Sunday, April 24, 2011


No one who has been paying any attention will have been surprised to learn that Apple monitors and tracks the way in which people use its devices. The terms and conditions to which all iTunes users subscribe explicitly state that Apple reserves the right to monitor how people use its products, gathering location, text, audio, video and contact data, in order to improve its services.

What has surprised some is the slipshod fashion in which Apple has acted with respect to data security. Storing detailed geophysical data with precise timestamps in an unencrypted file on every iPhone is irresponsible in the extreme and indicative of the lack of care large corporations take in protecting the privacy of individual users.

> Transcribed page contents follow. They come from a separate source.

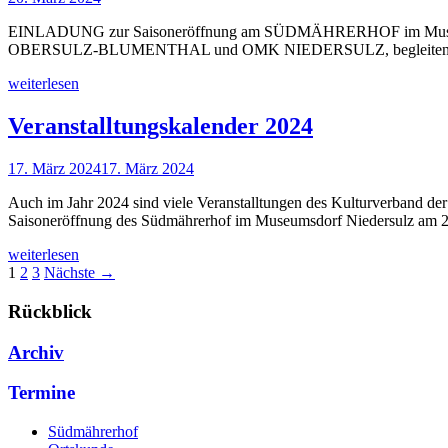
EINLADUNG zur Saisoneröffnung am SÜDMÄHRERHOF im Museumsdor
OBERSULZ-BLUMENTHAL und OMK NIEDERSULZ, begleiten de
weiterlesen
Veranstalltungskalender 2024
17. März 2024
17. März 2024
Auch im Jahr 2024 sind viele Veranstalltungen des Kulturverband der 
Saisoneröffnung des Südmährerhof im Museumsdorf Niedersulz am 
weiterlesen
1
2
3
Nächste →
Rückblick
Archiv
Termine
Südmährerhof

Last year, Google ran into trouble when it became clear that as part of its StreetView project, the company had also engaged in extensive WiFi snooping. The UK Information Commissioner, Christopher Graham, initially accepted Google's claims that it scanners had not picked up anything valuable, before being embarrassed by his European counterparts who took this intentional breach of personal privacy much more seriously. Upon reopening the case it was discovered that, contary to Google's prior assertion, it had indeed hoovered up whole emails, passwords and other personally sensitive information. The Information Commissioner's Office (ICO) subsequently declared that this constituted a "significant breach" of the Data Protection Act. However, there was no further investigation into the internal working practices that lead to a Fortune 500 company "mistkenly" collecting payload data from unencrypted wireless networks. This was an ugly situation, the response to which was far from adequate.

In the case of Apple, the situation is much, much worse. An iPhone is a personal computing device, capable of gathering intimate information about a person's movements, their relationships with others and their private day-to-day activities. What we have to ask and what the Apple incident should bring to public attention and scrutiny is: how much information should Apple and other such mobile computing companies (including Microsoft and Google) be allowed to keep about their users and share with their partners? What regulations need to be introduced in order to limit the commercial incentives that are leading successful internet companies to adopt ever more intrusive business models which demand users hand over ever more of their sensitive (not to mention highly valuable) personal data.

One argument put forward by those that defend this manner of flagrant intrusion into people's private lives is the 'freedom to choose' defence. Nobody forces anybody else to sign up to Facebook. This is, of course, true. However, I would question whether or not the people who sign up to services like Facebook, or who use smartphones, are aware of, or have understood, the amount of information the service provider collects, or the extent to which they are volunteering to be spied upon. I would go so far as to venture that the majority of the people who sign up to use these services would be quite creeped out by the detailed user profiles corporations such as Apple, Google, Facebook and others, keep on their users.

What can be done? Certainly, I have been deeply heartened to see that Privacy International is already preparing possible legal action against Apple in several of the countries. I think it is important that this kind of flagrant intrusion into people's privacy become a much bigger issue. People in power need to know that this is not good enough and that we (the users) will not stand for it. There should be incentives (possibly commercial) for companies that respect and protect user data and individual privacy. And privacy, as a whole, needs to be taken much more seriously by individuals, organisations, corporations and governments. The technologies that are now remaking the world threaten to incalcate us in a permanent surveillance society. But before Silicon Valley companies take us too much further down a route that prioritises their interests and possibly not the rest of society at large, we need to stop and think about the kind of world in which we want to live, because to shrug and say, "This is just the way things are; how else do you expect a for-profit corporation to behave?" is simply no longer good enough. This is too important and something has to change.